# Work request
From the first line of the data through the line containing "Testimonios de la vida", return each line exactly.

(Saved data entries)
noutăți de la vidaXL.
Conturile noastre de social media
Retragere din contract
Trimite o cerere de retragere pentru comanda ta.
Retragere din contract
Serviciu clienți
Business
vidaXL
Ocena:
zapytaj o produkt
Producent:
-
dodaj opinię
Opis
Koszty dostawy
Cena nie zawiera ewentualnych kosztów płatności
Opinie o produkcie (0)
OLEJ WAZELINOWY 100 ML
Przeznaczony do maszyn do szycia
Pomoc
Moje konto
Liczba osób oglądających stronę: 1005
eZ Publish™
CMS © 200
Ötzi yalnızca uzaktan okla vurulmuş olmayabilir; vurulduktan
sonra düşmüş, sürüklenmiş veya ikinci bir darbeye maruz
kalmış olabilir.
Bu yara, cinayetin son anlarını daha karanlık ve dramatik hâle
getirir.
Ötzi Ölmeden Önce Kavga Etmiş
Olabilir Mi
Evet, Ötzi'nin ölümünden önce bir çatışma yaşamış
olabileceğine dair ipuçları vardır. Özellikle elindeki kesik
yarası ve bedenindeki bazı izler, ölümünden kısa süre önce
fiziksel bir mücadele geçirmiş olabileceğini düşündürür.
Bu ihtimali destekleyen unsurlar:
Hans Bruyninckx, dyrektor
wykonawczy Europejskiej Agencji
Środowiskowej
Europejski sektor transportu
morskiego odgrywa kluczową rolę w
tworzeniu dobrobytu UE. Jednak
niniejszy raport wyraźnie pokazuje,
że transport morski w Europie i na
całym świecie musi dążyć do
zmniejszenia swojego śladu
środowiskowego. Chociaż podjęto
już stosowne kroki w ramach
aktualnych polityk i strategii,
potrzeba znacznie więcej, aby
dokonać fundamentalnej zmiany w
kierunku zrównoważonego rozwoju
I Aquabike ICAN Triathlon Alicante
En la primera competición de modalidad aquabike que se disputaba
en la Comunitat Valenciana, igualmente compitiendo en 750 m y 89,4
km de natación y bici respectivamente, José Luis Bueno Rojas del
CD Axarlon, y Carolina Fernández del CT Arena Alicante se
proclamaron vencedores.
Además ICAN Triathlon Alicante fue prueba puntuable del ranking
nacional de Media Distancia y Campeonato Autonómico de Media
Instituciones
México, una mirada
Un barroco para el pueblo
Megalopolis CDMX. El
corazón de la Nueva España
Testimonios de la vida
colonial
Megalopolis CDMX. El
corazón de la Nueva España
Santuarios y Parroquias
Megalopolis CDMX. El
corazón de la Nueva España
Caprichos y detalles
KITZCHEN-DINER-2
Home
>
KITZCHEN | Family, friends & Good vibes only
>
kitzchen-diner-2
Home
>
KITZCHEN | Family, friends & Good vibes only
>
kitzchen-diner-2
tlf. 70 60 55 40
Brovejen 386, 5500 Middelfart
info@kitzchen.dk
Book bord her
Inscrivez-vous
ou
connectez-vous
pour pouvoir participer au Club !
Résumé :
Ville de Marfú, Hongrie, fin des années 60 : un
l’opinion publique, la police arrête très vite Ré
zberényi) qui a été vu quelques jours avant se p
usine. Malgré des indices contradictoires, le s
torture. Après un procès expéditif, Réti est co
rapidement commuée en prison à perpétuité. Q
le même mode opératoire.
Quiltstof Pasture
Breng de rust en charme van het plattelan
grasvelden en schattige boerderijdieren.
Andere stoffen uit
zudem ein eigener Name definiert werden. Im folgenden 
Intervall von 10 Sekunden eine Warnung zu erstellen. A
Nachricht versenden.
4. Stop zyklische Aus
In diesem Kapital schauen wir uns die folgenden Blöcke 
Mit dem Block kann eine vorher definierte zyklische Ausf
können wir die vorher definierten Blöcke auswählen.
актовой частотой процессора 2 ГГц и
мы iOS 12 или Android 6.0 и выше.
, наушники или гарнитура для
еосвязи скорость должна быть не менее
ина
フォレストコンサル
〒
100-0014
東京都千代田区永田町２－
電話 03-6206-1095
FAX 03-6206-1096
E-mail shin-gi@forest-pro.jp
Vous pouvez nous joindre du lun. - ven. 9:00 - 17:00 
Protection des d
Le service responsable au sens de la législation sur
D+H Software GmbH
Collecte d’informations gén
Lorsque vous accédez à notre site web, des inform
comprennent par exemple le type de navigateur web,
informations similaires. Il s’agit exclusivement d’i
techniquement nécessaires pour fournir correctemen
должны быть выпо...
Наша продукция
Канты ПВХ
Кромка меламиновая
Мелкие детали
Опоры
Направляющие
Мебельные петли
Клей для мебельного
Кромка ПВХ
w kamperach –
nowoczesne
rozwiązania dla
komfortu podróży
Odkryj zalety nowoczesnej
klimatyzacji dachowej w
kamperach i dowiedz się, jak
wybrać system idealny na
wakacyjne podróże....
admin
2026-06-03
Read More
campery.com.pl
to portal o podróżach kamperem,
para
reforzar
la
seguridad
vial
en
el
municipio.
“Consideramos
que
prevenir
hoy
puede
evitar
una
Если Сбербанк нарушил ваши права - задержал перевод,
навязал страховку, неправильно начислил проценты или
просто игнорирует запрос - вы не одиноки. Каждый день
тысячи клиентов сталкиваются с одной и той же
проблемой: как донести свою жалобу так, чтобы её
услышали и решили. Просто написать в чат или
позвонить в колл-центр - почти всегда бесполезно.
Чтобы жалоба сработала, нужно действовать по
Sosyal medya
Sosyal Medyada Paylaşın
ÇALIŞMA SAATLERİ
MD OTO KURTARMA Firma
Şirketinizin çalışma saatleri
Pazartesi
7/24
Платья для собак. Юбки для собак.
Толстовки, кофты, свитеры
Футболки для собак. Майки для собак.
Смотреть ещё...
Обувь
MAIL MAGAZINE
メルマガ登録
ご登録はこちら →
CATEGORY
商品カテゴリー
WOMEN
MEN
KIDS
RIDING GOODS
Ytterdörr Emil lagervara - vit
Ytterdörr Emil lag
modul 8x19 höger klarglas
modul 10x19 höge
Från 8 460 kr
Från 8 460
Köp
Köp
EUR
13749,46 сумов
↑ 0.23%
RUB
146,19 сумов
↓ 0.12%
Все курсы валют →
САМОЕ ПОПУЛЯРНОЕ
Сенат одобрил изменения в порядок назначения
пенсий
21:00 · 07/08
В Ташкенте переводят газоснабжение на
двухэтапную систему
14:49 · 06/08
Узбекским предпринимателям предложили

# Output of the task
noutăți de la vidaXL.
Conturile noastre de social media
Retragere din contract
Trimite o cerere de retragere pentru comanda ta.
Retragere din contract
Serviciu clienți
Business
vidaXL
Ocena:
zapytaj o produkt
Producent:
-
dodaj opinię
Opis
Koszty dostawy
Cena nie zawiera ewentualnych kosztów płatności
Opinie o produkcie (0)
OLEJ WAZELINOWY 100 ML
Przeznaczony do maszyn do szycia
Pomoc
Moje konto
Liczba osób oglądających stronę: 1005
eZ Publish™
CMS © 200
Ötzi yalnızca uzaktan okla vurulmuş olmayabilir; vurulduktan
sonra düşmüş, sürüklenmiş veya ikinci bir darbeye maruz
kalmış olabilir.
Bu yara, cinayetin son anlarını daha karanlık ve dramatik hâle
getirir.
Ötzi Ölmeden Önce Kavga Etmiş
Olabilir Mi
Evet, Ötzi'nin ölümünden önce bir çatışma yaşamış
olabileceğine dair ipuçları vardır. Özellikle elindeki kesik
yarası ve bedenindeki bazı izler, ölümünden kısa süre önce
fiziksel bir mücadele geçirmiş olabileceğini düşündürür.
Bu ihtimali destekleyen unsurlar:
Hans Bruyninckx, dyrektor
wykonawczy Europejskiej Agencji
Środowiskowej
Europejski sektor transportu
morskiego odgrywa kluczową rolę w
tworzeniu dobrobytu UE. Jednak
niniejszy raport wyraźnie pokazuje,
że transport morski w Europie i na
całym świecie musi dążyć do
zmniejszenia swojego śladu
środowiskowego. Chociaż podjęto
już stosowne kroki w ramach
aktualnych polityk i strategii,
potrzeba znacznie więcej, aby
dokonać fundamentalnej zmiany w
kierunku zrównoważonego rozwoju
I Aquabike ICAN Triathlon Alicante
En la primera competición de modalidad aquabike que se disputaba
en la Comunitat Valenciana, igualmente compitiendo en 750 m y 89,4
km de natación y bici respectivamente, José Luis Bueno Rojas del
CD Axarlon, y Carolina Fernández del CT Arena Alicante se
proclamaron vencedores.
Además ICAN Triathlon Alicante fue prueba puntuable del ranking
nacional de Media Distancia y Campeonato Autonómico de Media
Instituciones
México, una mirada
Un barroco para el pueblo
Megalopolis CDMX. El
corazón de la Nueva España
Testimonios de la vida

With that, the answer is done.